* _PROBLEM STATEMENT_:
Reproduce, unaltered, the line with "Here is an image." along with every line that follows it in the records, up to the last.

* _GIVEN ENTRIES_:

-- Opening Marker --

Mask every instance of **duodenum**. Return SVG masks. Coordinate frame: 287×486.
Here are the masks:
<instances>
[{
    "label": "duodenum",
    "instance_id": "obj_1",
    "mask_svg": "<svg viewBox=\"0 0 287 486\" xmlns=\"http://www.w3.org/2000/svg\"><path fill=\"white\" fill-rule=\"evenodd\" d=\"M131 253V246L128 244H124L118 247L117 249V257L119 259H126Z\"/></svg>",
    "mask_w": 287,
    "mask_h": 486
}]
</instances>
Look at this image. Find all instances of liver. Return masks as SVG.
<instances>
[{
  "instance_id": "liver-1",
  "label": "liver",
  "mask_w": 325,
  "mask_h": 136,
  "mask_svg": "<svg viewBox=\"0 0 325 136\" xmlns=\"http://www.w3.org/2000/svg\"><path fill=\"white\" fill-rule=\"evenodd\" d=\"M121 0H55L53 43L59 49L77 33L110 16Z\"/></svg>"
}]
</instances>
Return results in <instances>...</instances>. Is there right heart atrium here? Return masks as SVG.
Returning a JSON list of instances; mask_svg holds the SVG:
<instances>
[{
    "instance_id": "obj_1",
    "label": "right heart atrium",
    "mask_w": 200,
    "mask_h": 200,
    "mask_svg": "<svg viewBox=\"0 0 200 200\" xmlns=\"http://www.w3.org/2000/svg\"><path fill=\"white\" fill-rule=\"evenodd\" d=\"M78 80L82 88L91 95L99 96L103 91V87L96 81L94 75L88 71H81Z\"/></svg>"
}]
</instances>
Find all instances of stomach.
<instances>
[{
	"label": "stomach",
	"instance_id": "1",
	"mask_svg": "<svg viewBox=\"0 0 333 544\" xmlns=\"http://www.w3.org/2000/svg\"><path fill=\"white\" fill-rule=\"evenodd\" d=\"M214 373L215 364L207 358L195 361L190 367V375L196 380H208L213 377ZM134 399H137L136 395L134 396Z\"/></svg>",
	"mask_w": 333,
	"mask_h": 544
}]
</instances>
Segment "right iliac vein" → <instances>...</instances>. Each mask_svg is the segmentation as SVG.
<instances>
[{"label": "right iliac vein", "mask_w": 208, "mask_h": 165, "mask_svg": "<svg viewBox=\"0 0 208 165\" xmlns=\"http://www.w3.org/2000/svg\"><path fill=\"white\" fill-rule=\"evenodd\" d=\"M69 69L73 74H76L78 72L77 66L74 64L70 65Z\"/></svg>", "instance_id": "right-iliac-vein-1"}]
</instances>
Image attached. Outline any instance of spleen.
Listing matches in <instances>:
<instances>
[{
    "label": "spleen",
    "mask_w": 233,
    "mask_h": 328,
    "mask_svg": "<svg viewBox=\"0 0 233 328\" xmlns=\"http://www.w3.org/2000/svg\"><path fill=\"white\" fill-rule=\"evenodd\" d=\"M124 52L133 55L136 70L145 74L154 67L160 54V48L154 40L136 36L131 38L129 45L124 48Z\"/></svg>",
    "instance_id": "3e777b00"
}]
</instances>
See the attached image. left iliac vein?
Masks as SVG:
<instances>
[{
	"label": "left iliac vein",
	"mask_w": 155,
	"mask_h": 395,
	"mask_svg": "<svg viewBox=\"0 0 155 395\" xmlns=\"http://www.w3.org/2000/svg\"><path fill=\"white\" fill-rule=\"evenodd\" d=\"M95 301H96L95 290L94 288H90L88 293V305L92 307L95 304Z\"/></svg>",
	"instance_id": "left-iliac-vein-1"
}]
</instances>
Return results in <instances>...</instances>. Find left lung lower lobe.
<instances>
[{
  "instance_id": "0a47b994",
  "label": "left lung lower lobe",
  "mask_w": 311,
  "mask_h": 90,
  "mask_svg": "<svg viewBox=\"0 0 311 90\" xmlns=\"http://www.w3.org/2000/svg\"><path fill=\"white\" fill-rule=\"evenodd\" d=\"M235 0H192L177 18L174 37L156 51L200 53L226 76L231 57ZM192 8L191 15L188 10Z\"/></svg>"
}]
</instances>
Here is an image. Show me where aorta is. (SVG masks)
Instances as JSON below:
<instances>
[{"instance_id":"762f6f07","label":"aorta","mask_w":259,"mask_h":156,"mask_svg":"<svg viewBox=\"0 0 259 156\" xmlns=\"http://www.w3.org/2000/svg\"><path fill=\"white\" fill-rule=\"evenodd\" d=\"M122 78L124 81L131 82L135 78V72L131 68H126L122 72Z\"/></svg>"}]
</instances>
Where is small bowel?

-- Closing Marker --

* _YOUR RESPONSE_:
Here is an image. Show me where aorta is. (SVG masks)
Instances as JSON below:
<instances>
[{"instance_id":"762f6f07","label":"aorta","mask_w":259,"mask_h":156,"mask_svg":"<svg viewBox=\"0 0 259 156\" xmlns=\"http://www.w3.org/2000/svg\"><path fill=\"white\" fill-rule=\"evenodd\" d=\"M122 78L124 81L131 82L135 78V72L131 68H126L122 72Z\"/></svg>"}]
</instances>
Where is small bowel?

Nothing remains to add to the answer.